Know Your School – The Barker Oval
Friday, 23 October 2015
Ninety-one years ago in October 1924, the Barker Oval was officially opened. We commemorate this occasion by recounting the events of that day as they were reported in the May 1925 edition of The College Barker.

“The twentieth Annual Sports Day of the School marked in a most fitting manner the opening of the new Memorial Oval – a gift to the School of the Old Boys in commemoration of those from amongst their number who served and fell in the Great War…

“As Mr Carter predicted, October 18, 1924 was a memorable day in Barker’s history. “Back to Barker” was indeed the general cry, and in the presence of about 2,000 people, the presentation was made and the sports were held.

“The Oval represents an expenditure of £3,000, irrespective of the value of the land, and even in its present stage of development may be regarded as, perhaps, the best school sports-ground in New South Wales – a lasting testimony to the generosity of the Old Boys, and a magnificent memorial to their fallen comrades.

“Mr Clifford Minter, President of the Old Boys’ Union, in formally handing over the ground to the School authorities, said that he trusted the Oval would not be regarded as a mere playing field but that it would be an everlasting tribute to and reminder of the valour of those boys who had spent some of their happiest days at the School, that it would be an inspiration to present and future boys of the School, and that he trusted that all those taking part upon the ground in athletic sports and matches would be imbued with the same spirit of  comradeship and self-sacrifice, which marked the unselfishness of those whom we sought to honour, who, seeing before them their duty to their fellows, had not faltered in making the supreme sacrifice. Mr Minter then read the names of the Old Boys who had gone to the war never to return…

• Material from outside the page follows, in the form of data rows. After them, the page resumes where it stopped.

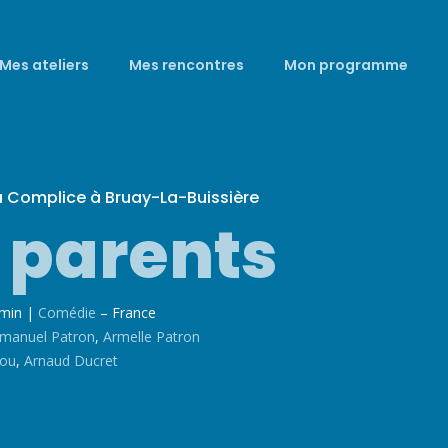
Mes ateliers
Mes rencontres
Mon programme
a Complice à Bruay-La-Buissière
 parents
6min
|
Comédie
– France
manuel Patron
,
Armelle Patron
iou
,
Arnaud Ducret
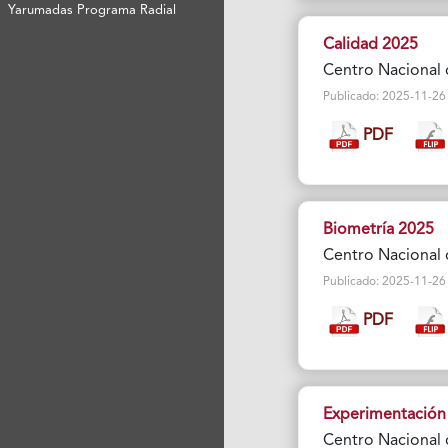
Yarumadas Programa Radial
Calidad 2025
Centro Nacional 
Publicado: 2025-11-26 Vi
PDF
Biometría 2025
Centro Nacional 
Publicado: 2025-11-26 Vi
PDF
Experimentación
Centro Nacional 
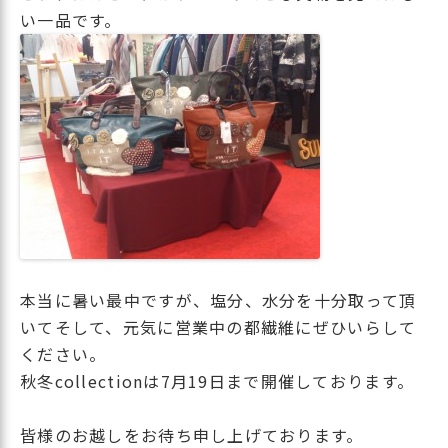
い一品です。
本当に暑い最中ですが、塩分、水分を十分取って頂
いてそして、元気に営業中の都繊維にぜひいらして
ください。
秋冬collectionは7月19日まで開催しております。
皆様のお越しをお待ち申し上げております。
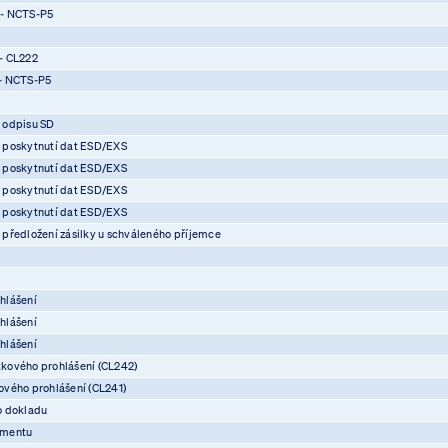
 - NCTS-P5
- CL222
- NCTS-P5
 odpisu SD
 poskytnutí dat ESD/EXS
 poskytnutí dat ESD/EXS
 poskytnutí dat ESD/EXS
 poskytnutí dat ESD/EXS
předložení zásilky u schváleného příjemce
hlášení
hlášení
hlášení
kového prohlášení (CL242)
vého prohlášení (CL241)
o dokladu
umentu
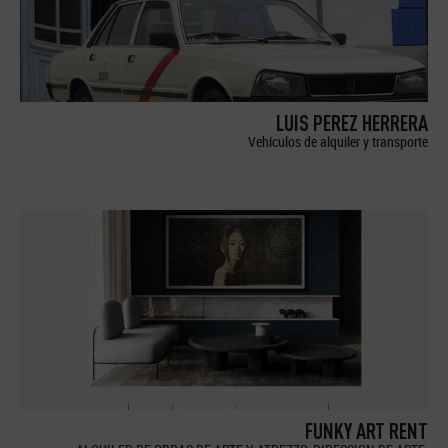
LUIS PEREZ HERRERA
Vehículos de alquiler y transporte
FUNKY ART RENT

“Mr F. S. Boyce (Chairman of the School Council) in acknowledging the gift, declared that the time was ripe for Barker College to be regarded as the great public school that it was. The opening of the Oval represented the removal of the last barrier of rational opposition to the inclusion of Barker College in the G.P.S. sports and athletic competitions…

“Mrs Carter then performed the ceremony of cutting the ribbons that secured the gates, and declared the oval opened.

“The sports were opened with the inaugural hundred yards handicap for the Old Boys, the trophies for which were presented by the present boys. Mr Carter (the limit man) is firmly convinced that he would have won the event had his watch not dropped from his pocket, thereby causing him to “lose time.” A most successful programme followed, marked not only by the exceptional keenness of competition among the competitors, but also by the more than usual interest and enthusiasm displayed by the large crowd in attendance. The twentieth annual sports meeting – the first to be held on our own oval, was the most successful in the history of the School. Three of the School records were broken, and the competition for the College Cup, for which there were six entries, was not finally decided until the last cup event of the day…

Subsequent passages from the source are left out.